Surveying the items, Lydia felt sympathy for Marty. She knew that the Fox family code prevented them from being part of the wider social system, for registering for benefits or even state-sponsored healthcare, but she couldn’t stop feeling that this was what happened when a person fell through the cracks of the world. Of course, the Foxes looked after their own. Marty had been given a place to lay his sleeping bag, after all. And it was entirely possible that she was viewing his possessions from her own biased position. Maybe she was too middle class, too conventional, too suburban to appreciate the true quality of Marty’s life. But she doubted it.
There was one item which didn’t seem to belong with the others. For starters, because she couldn’t see how often Marty would have the opportunity to have a long leisurely bath. A plastic yellow duck with a red bill.
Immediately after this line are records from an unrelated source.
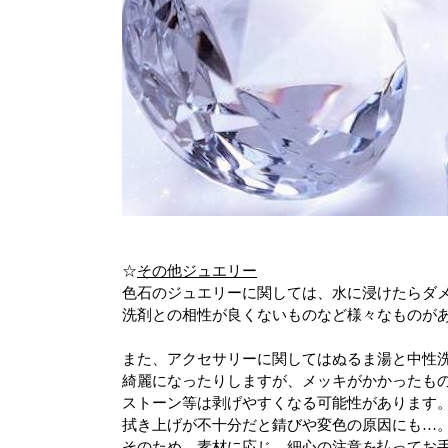
☆
その他ジュエリー
色石のジュエリーに関しては、水に浸けたらダ
洗剤との相性が良くないものなど様々なものが
また、アクセサリーに関してはぬるま湯と中性
綺麗になったりしますが、メッキがかかったも
ストーン等は剥げやすくなる可能性があります
拭き上げが不十分だと錆びや変色の原因にも…
そのため、素材に応じ、細心の注意を払ってお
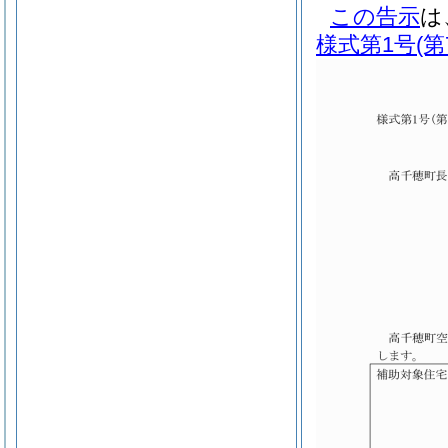
この告示
は
様式第1号
(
Lydia picked the duck up. It was softer and more pleasant to hold than she expected. Slightly squishy rubber rather than cheap hard plastic. She squeezed it experimentally, then turned it over. There was a thin cut along the base of the duck which opened when she squeezed. Jumping up and heading to the bathroom to fetch her tweezers, she put the plug into the sink and dug around inside the duck with the tweezers. With a bit of work, she got hold of something and managed to pull it through the slit. A bit of a clear plastic. Once there was enough of the plastic through to grab hold of, she pulled the rest out. A small plastic bag filled with pills.